Unlike the semiconductor shortage, the Red Sea crisis has led to extended shipping times and increased costs but has not reported any sinking of cargo ships. Despite facing challenges, production operations continue to address existing customer demands. Today's global supply chains are intricately coordinated, with the delivery of goods to factories (and from factories to customers) closely tied to demand. Predicting this demand has become a massive industry worth over $27 billion.

 

However, even with all this information, the industry can change overnight due to political tensions, pandemics, or situations like vessels stuck at sea, as seen with electric vehicle batteries in China. As concerns mount about vessels carrying everything from clothing to smartphones and car batteries needing to circumvent the Suez Canal, these crises have driven up container shipping rates. The Suez Canal is the fastest route between Asia and Europe, accounting for approximately 12% of global container shipping traffic. Maersk, last Friday, indicated that they anticipate rerouting to continue in the foreseeable future, adding around 10 days to the journey from Asia to Northern Europe and incurring an additional fuel cost of approximately $1 million.

 

If manufacturers are unable to produce due to component shortages, factories that produce a single product like Tesla's Gruenheide factory near Berlin (which manufactures the best-selling Model Y SUV) have only one option: shutdown. Workers on hourly wages are sent back home, and wages continue for other roles where feasible, such as security checks and testing.

 

Tesla and Volvo still have other factories and product lines that can continue to operate. However, even alternatives produced in Chinese factories to substitute for European deliveries are also affected by the need to traverse the Red Sea route. Automaker Geely, for instance, while able to manufacture Volvo cars in China, has warned that European consumers expecting new cars in early 2024 may inevitably face delivery delays.

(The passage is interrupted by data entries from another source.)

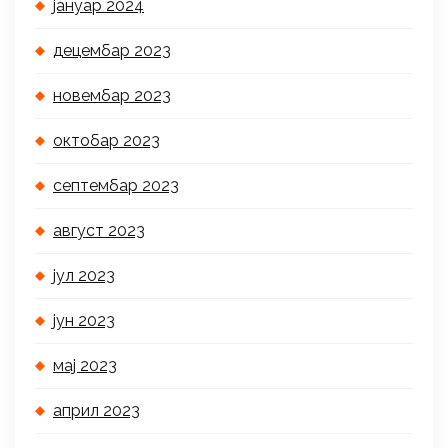
јануар 2024
децембар 2023
новембар 2023
октобар 2023
септембар 2023
август 2023
јул 2023
јун 2023
мај 2023
април 2023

In conclusion, the Red Sea crisis has had a severe impact on global supply chains and the automotive industry. Due to attacks and transportation issues, European car manufacturers face the risk of component supply disruptions, potentially leading to production halts and delivery delays. Companies like Tesla and Volvo have already felt the impact of this crisis and had to suspend operations temporarily. Furthermore, the rerouting of the Suez Canal has driven up container shipping costs, exacerbating supply chain pressures. Both automakers and consumers are grappling with challenges related to delayed deliveries and uncertainty. In this situation, suppliers and manufacturers need to take strategic measures to address uncertainty and ensure supply chain stability to maintain smooth automotive production and deliveries.